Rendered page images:
________________________________________

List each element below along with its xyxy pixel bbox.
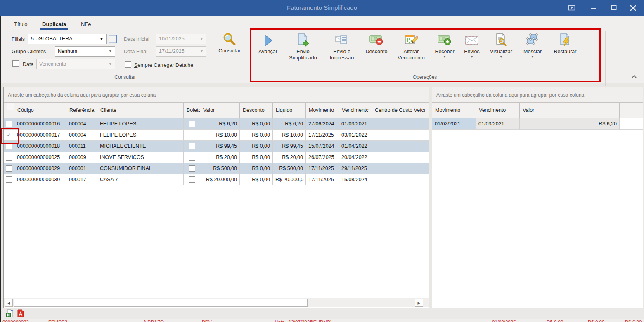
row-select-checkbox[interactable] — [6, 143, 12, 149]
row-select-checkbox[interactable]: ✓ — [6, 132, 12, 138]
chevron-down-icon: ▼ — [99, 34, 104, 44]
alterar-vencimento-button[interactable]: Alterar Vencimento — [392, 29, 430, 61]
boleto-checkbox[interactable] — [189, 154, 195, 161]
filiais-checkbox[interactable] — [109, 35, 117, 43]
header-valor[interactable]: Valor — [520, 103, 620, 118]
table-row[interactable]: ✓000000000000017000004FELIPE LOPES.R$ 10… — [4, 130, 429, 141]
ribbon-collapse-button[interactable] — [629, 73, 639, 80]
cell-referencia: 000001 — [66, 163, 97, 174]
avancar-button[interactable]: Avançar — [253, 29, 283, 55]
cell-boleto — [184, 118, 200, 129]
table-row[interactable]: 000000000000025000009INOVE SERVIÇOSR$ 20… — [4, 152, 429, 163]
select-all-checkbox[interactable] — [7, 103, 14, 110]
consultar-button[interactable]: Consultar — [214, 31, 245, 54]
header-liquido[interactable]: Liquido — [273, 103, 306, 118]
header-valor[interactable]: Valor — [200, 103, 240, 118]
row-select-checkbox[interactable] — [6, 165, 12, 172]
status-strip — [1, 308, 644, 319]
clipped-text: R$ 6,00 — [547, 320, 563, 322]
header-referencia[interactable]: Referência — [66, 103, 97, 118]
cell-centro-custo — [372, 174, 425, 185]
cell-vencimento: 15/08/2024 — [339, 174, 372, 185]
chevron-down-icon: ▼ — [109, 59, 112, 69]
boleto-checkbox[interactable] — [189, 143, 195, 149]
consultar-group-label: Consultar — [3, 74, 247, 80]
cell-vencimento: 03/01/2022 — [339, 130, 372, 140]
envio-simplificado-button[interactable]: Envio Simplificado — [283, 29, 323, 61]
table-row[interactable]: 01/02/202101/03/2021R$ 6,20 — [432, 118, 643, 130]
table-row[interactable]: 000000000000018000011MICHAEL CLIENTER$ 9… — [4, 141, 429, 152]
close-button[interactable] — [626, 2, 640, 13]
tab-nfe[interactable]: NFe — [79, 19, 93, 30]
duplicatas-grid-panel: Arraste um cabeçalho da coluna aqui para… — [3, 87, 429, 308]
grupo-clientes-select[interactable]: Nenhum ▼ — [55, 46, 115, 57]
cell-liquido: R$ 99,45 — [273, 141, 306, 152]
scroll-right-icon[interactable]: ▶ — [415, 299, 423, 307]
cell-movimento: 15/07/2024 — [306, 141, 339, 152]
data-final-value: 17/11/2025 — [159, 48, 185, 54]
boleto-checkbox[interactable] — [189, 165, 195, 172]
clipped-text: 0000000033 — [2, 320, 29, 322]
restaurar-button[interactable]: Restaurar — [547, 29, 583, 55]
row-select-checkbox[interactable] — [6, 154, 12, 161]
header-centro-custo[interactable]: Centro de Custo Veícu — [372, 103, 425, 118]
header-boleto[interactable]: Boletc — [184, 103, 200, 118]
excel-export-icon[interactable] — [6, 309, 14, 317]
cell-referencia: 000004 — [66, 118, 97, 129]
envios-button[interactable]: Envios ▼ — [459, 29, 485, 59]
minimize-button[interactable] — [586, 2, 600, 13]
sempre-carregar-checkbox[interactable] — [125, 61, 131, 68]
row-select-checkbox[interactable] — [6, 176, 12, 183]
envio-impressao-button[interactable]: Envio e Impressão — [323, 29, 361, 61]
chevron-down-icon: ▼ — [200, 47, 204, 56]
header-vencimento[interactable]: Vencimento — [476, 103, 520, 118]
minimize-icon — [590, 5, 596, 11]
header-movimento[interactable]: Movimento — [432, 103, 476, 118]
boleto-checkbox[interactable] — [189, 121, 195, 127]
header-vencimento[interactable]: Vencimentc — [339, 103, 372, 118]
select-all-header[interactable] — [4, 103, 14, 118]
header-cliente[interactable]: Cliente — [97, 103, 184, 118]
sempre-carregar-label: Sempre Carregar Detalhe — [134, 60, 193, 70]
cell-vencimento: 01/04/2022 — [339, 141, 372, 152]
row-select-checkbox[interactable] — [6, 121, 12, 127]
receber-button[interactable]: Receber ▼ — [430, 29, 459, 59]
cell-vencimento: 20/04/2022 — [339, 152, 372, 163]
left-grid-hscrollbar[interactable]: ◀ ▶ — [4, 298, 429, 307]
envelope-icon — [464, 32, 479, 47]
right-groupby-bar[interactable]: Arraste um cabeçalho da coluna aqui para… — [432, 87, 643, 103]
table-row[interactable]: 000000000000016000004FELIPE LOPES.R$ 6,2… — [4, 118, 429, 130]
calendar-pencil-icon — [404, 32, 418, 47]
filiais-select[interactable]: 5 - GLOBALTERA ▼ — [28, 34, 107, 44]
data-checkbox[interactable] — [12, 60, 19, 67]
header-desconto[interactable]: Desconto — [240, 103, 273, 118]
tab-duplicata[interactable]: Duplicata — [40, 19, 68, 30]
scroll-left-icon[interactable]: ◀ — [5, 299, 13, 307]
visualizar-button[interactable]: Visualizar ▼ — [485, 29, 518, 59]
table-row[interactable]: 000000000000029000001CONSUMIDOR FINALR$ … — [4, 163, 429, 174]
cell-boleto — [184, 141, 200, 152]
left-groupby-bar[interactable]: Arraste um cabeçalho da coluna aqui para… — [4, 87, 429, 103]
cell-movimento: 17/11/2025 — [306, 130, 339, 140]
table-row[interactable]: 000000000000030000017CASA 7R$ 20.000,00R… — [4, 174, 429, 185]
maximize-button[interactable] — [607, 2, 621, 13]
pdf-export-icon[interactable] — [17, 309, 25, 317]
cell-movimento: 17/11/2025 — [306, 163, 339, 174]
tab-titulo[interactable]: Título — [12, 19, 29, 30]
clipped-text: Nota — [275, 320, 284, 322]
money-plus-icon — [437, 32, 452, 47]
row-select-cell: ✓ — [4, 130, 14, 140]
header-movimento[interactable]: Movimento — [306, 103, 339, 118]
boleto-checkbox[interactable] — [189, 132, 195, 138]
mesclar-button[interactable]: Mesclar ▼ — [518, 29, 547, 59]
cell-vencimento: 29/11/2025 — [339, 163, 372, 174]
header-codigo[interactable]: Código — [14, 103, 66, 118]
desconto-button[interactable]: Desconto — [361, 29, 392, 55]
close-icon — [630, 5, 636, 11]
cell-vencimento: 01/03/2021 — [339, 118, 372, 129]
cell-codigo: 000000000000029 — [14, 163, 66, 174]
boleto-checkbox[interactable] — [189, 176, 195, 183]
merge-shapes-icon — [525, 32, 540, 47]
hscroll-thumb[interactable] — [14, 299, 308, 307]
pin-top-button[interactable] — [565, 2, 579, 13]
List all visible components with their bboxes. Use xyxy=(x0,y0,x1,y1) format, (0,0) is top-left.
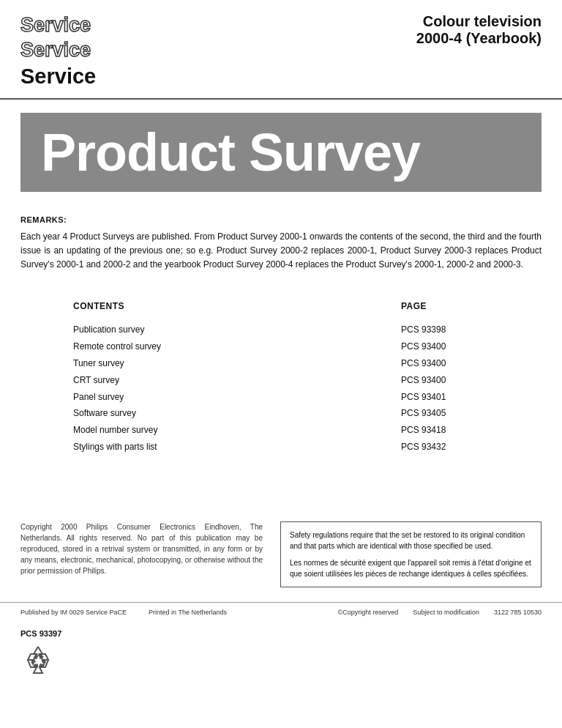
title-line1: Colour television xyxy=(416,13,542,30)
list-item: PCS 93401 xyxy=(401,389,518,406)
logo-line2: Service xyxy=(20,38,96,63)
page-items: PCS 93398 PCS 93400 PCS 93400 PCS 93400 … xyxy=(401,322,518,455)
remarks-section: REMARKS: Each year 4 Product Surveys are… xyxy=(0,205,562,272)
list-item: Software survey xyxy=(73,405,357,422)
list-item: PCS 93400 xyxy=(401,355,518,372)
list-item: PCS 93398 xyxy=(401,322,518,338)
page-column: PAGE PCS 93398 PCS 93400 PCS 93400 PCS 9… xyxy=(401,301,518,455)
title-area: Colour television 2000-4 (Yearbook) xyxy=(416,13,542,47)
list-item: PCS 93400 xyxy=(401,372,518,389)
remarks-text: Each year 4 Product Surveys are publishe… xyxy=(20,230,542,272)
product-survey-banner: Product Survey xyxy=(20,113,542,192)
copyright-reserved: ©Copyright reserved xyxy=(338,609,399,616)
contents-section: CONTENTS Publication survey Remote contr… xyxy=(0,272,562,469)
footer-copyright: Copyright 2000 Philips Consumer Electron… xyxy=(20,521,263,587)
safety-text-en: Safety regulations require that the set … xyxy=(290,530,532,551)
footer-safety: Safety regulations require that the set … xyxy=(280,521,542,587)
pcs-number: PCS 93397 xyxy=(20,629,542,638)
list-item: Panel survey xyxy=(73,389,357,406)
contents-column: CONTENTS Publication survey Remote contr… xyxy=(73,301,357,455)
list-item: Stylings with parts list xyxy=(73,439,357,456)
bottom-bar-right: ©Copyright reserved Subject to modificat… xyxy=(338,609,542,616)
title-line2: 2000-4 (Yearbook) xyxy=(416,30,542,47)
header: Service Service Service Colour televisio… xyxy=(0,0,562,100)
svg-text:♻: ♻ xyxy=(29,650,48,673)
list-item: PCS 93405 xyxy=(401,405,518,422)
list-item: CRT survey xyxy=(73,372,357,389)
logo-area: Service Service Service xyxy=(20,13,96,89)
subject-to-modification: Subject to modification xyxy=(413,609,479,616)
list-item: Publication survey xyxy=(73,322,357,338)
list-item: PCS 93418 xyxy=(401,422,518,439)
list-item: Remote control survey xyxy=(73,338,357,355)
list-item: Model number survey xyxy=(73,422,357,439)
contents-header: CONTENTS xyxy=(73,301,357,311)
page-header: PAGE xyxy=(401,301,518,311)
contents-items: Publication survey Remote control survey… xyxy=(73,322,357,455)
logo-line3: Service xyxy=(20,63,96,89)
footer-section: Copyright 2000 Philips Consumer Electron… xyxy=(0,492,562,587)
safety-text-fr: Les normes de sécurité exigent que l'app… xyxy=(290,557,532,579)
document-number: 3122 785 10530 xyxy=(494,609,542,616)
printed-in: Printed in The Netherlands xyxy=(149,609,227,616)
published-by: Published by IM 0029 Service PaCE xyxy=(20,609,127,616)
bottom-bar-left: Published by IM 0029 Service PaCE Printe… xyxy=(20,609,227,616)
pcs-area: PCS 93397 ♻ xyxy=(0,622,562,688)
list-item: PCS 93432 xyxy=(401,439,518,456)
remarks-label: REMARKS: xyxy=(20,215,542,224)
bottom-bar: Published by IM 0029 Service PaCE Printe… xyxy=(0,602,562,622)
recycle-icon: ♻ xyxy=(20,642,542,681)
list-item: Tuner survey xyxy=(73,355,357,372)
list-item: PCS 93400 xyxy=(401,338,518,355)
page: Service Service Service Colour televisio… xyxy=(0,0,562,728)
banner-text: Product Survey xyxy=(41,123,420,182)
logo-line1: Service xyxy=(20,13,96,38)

________________________________________

## EXERCISE REQUIREMENTS
Report every line in the data above in which the word "Electron" appears.

## SOLUTION TO THE PROBLEM
footer-copyright: Copyright 2000 Philips Consumer Electron… xyxy=(20,521,263,587)
footer-section: Copyright 2000 Philips Consumer Electron… xyxy=(0,492,562,587)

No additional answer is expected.